[[ INFORMATION GIVEN, beginning ]]

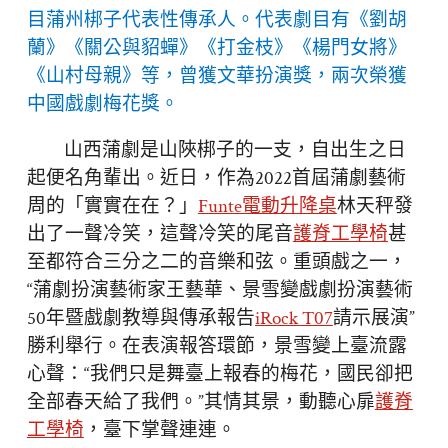
目蒲州梆子代表性傳承人。代表劇目有《劉胡
蘭》《關公與貂蟬》《打金枝》《楊門女將》
《山村母親》等，曾獲文華扮演獎，兩次榮獲
中國戲劇梅花獎。
山西蒲劇是山陜梆子的一支，自出生之日
起便名角輩出。近日，作為2022首屆蒲劇藝術
周的「實實在在？」
Funte電動升降桌
林天秤發
出了一聲冷笑，這聲冷笑的尾音
護脊工學椅
甚
至都符合三分之二的音樂和弦。重頭戲之一，
“蒲劇扮演藝術家王藝華、景雪變戲劇扮演藝術
50年暨戲劇教導與傳承報告
iRock T07
請示展演”
勝利舉行。在表演報答環節，景雪變上臺流露
心聲：“我們只是舞臺上報春的梅花，國民卻把
全部春天給了我們。”其情其景，動聽心扉
護脊
工學椅
，臺下掌聲連連。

[[ INFORMATION GIVEN, end ]]

_WORK ORDER_:
Transcribe the complete set of entries verbatim. No pictures belong in the copy.

_SOLUTION_:
目蒲州梆子代表性傳承人。代表劇目有《劉胡
蘭》《關公與貂蟬》《打金枝》《楊門女將》
《山村母親》等，曾獲文華扮演獎，兩次榮獲
中國戲劇梅花獎。
山西蒲劇是山陜梆子的一支，自出生之日
起便名角輩出。近日，作為2022首屆蒲劇藝術
周的「實實在在？」
Funte電動升降桌
林天秤發
出了一聲冷笑，這聲冷笑的尾音
護脊工學椅
甚
至都符合三分之二的音樂和弦。重頭戲之一，
“蒲劇扮演藝術家王藝華、景雪變戲劇扮演藝術
50年暨戲劇教導與傳承報告
iRock T07
請示展演”
勝利舉行。在表演報答環節，景雪變上臺流露
心聲：“我們只是舞臺上報春的梅花，國民卻把
全部春天給了我們。”其情其景，動聽心扉
護脊
工學椅
，臺下掌聲連連。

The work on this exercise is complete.